Two companies — KLA-Tencor and Tokyo Electron — have already announced moves to Malta and have begun their transition into offices located just miles from the Luther Forest Technology Campus, where GlobalFoundries is building.

"We know that within the next 18 months, we’re going to be seeing a lot of companies looking for an address," said Dennis Brobston, the executive director at the Saratoga Economic Development Corp., a nonprofit that works to attract businesses to Saratoga County.

Brobston said he and his peers are currently working with a dozen companies who are trying to get contracts with GlobalFoundries and could need office or warehouse space close to GlobalFoundries’ factory, also known as a fab.

Combined, the businesses could bring up to 500 jobs to the area, he said.

John Wheatley, the vice president at EDC Warren County, said he isn’t aware of any immediate prospects but that the agency is nonetheless beginning to see an increase in interest and is expecting more serious inquiries this year.

"There hasn’t been a major flood of activity yet, but there has been an uptick in interest," he said. "The curiosity is definitely there."

Wheatley said that Warren County may not be getting as many serious contacts now simply because suppliers who are getting early contracts need to be as close to the fab as possible.

"A lot of this depends on the supply chain needs and those who are coming first want to be close," he said. "The suppliers of the suppliers may be more flexible though."

Even as interest in the area increases, though, economic development officials fear business’ needs aren’t being met.
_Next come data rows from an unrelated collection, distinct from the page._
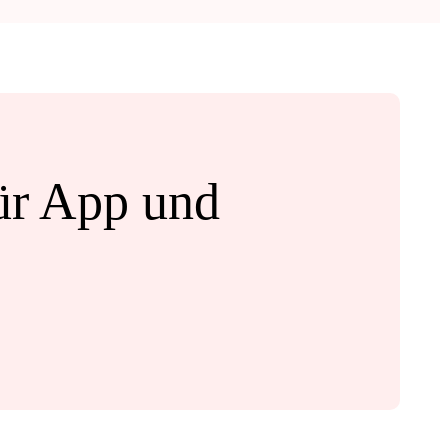
ür App und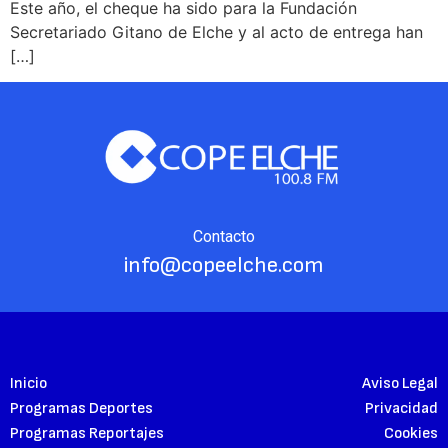
Este año, el cheque ha sido para la Fundación
Secretariado Gitano de Elche y al acto de entrega han
[…]
Contacto
info@copeelche.com
Inicio
Aviso Legal
Programas Deportes
Privacidad
Programas Reportajes
Cookies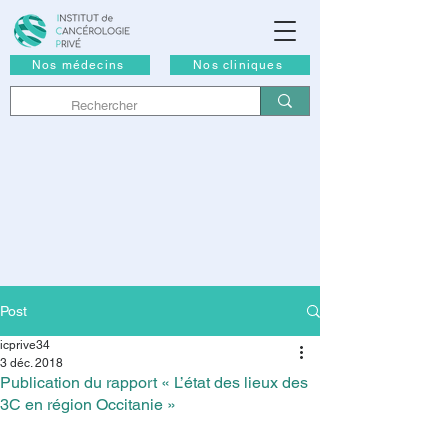
Nos médecins
Nos cliniques
Post
icprive34
3 déc. 2018
Publication du rapport « L’état des lieux des
3C en région Occitanie »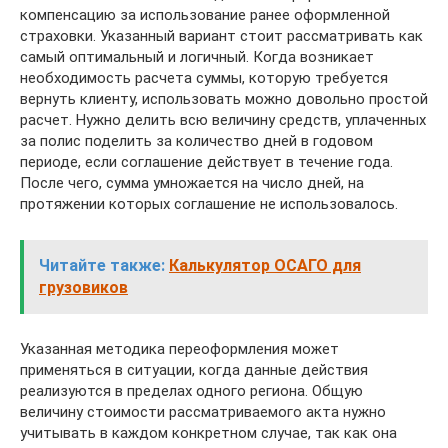
компенсацию за использование ранее оформленной
страховки. Указанный вариант стоит рассматривать как
самый оптимальный и логичный. Когда возникает
необходимость расчета суммы, которую требуется
вернуть клиенту, использовать можно довольно простой
расчет. Нужно делить всю величину средств, уплаченных
за полис поделить за количество дней в годовом
периоде, если соглашение действует в течение года.
После чего, сумма умножается на число дней, на
протяжении которых соглашение не использовалось.
Читайте также:
Калькулятор ОСАГО для
грузовиков
Указанная методика переоформления может
применяться в ситуации, когда данные действия
реализуются в пределах одного региона. Общую
величину стоимости рассматриваемого акта нужно
учитывать в каждом конкретном случае, так как она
In Saratoga County in particular, there is a shortage of flexible space that could accommodate new companies’ office or storage needs, Brobston said.

Though several projects have been proposed or are in the planning stages, delays could push them out of contention and force companies to build new or find temporary homes, he said.
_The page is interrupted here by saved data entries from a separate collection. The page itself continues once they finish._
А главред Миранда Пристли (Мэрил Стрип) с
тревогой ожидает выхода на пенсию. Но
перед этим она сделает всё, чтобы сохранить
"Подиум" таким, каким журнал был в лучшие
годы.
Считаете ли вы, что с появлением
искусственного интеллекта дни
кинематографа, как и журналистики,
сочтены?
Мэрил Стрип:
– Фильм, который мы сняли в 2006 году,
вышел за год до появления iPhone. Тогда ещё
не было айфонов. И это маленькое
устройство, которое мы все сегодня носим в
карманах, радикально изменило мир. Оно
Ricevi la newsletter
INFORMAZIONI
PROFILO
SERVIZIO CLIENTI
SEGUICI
"Companies are coming into this area and they’re asking, ‘That’s it?’" Brobston said.

Among those who are trying to get projects completed in time to accommodate suppliers is developer Howard Carr, who is pushing to build a 100,000-square-foot flex space building to accommodate GlobalFoundries suppliers.

Carr had hoped to locate the $12 million building at the Saratoga Technology and Energy Park, which is owned by the state and just a mile from the computer-chip maker’s factory.

The plans were withdrawn this month after negotiations with STEP reached an impasse, though Carr said he continues to look for a suitable site in the area.

Carr said the disruption to his plans is frustrating given the known need, and that companies he’s been speaking with may be forced to look elsewhere.

"We’ve got to get a couple of these buildings together," he said. "If we don’t, the question is, ‘Where will the companies go?’"

One developer who has benefited from GlobalFoundries’ ancillary impact is Robert Hayes, who helped coordinate the effort to build the new 20,000-square-foot office building that KLA Tencor and Tokyo Electron are moving into now.

The companies, both of which service semiconductor manufacturers, are occupying more than half of the building, while the rest is taken up by Wilber National Bank.

Hayes said the success at the building, called Highpointe, has led him to pursue efforts to build another new building, also in Malta. The plan would be to have the new space up within a year, he said.

"There’s a very small window of opportunity here," Hayes said. "We want to take advantage of that opportunity."